Significance. If the isolation of textual priors holds, the work offers a clear empirical decomposition of hallucination sources in LVLMs and a practical, targeted mitigation via DPO that avoids broad capability degradation. The open release of HalluScope and the preference dataset provides reusable artifacts for the community, strengthening reproducibility and enabling follow-on studies on prompt engineering and multimodal alignment.
major comments (2)
- [§3 (HalluScope construction)] §3 (HalluScope construction): the benchmark description does not report ablations or statistics confirming that visual stimuli are uncorrelated with common vision-encoder failure modes (e.g., object occlusion, fine-grained detail, or low-contrast images). Without such controls or a comparison of vision-only performance on the same images, the central attribution of hallucinations to textual priors cannot be cleanly separated from vision backbone confounds.
- [§4.2 (preference dataset curation)] §4.2 (preference dataset curation): the procedure for generating and labeling the preference pairs is not detailed with respect to sampling strategy, human annotation guidelines, or checks against language-model prior leakage.
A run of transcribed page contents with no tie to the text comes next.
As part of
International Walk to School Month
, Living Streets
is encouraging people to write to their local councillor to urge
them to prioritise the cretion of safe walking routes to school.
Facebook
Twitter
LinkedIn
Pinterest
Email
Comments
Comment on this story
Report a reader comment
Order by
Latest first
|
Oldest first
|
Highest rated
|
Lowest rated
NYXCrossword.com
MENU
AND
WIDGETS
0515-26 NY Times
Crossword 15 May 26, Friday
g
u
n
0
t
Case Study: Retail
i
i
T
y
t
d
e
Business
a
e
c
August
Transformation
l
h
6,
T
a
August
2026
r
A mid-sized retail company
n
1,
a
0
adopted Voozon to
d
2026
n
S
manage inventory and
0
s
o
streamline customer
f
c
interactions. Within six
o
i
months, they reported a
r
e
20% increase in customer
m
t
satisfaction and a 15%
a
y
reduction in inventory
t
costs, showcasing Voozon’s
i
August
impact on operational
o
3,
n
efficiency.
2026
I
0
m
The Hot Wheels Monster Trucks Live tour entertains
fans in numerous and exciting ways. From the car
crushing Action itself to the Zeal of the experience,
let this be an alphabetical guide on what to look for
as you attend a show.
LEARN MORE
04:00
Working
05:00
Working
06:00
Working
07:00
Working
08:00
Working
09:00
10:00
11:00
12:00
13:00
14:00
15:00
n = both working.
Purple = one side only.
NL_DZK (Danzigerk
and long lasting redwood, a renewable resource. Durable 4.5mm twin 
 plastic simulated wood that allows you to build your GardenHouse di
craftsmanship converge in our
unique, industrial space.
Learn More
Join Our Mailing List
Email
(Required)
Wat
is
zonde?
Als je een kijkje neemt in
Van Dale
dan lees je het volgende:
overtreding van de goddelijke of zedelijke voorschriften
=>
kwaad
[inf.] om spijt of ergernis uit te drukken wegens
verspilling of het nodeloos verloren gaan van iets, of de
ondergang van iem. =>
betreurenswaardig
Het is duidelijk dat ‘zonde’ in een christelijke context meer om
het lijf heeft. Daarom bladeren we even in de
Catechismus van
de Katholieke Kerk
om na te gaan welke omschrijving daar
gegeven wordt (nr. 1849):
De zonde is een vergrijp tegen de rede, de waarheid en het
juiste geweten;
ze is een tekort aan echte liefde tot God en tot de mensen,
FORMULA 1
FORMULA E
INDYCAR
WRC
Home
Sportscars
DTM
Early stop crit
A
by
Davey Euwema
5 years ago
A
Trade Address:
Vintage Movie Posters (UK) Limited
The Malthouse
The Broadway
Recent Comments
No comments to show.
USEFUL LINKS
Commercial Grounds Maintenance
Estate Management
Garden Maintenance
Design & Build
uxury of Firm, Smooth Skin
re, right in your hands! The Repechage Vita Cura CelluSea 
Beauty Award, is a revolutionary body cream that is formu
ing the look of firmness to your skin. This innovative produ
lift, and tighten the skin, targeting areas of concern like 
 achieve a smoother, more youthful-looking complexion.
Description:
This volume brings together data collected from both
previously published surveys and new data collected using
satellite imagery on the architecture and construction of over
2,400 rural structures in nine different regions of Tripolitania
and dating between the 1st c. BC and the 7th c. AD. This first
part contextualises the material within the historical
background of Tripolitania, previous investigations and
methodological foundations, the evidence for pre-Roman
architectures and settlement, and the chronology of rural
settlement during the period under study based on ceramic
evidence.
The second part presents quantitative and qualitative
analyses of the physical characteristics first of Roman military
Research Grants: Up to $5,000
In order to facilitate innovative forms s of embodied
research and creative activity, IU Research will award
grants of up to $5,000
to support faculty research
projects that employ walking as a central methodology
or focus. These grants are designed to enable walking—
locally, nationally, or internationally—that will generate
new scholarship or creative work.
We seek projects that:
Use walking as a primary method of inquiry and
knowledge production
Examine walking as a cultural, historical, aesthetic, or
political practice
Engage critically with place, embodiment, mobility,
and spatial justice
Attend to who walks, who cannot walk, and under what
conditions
If the curation inadvertently selects responses that align with particular textual biases, the claim that HalluVL-DPO specifically counters prompt-induced hallucinations becomes circular.
minor comments (2)
- [Results section] The abstract states that the model 'preserves or improves performance on other hallucination benchmarks,' but the main text should include a table with exact delta values and statistical significance for each baseline comparison.
- [§2] Notation for 'textual priors' vs. 'background knowledge' is used interchangeably in places; a single consistent definition in §2 would improve clarity.
Simulated Author's Rebuttal
We thank the referee for the constructive and detailed feedback. The comments highlight important aspects of benchmark construction and dataset curation that warrant clarification to strengthen the isolation of textual priors as a hallucination source. We address each point below and commit to revisions that incorporate the suggested controls and details without altering the core claims or experimental findings.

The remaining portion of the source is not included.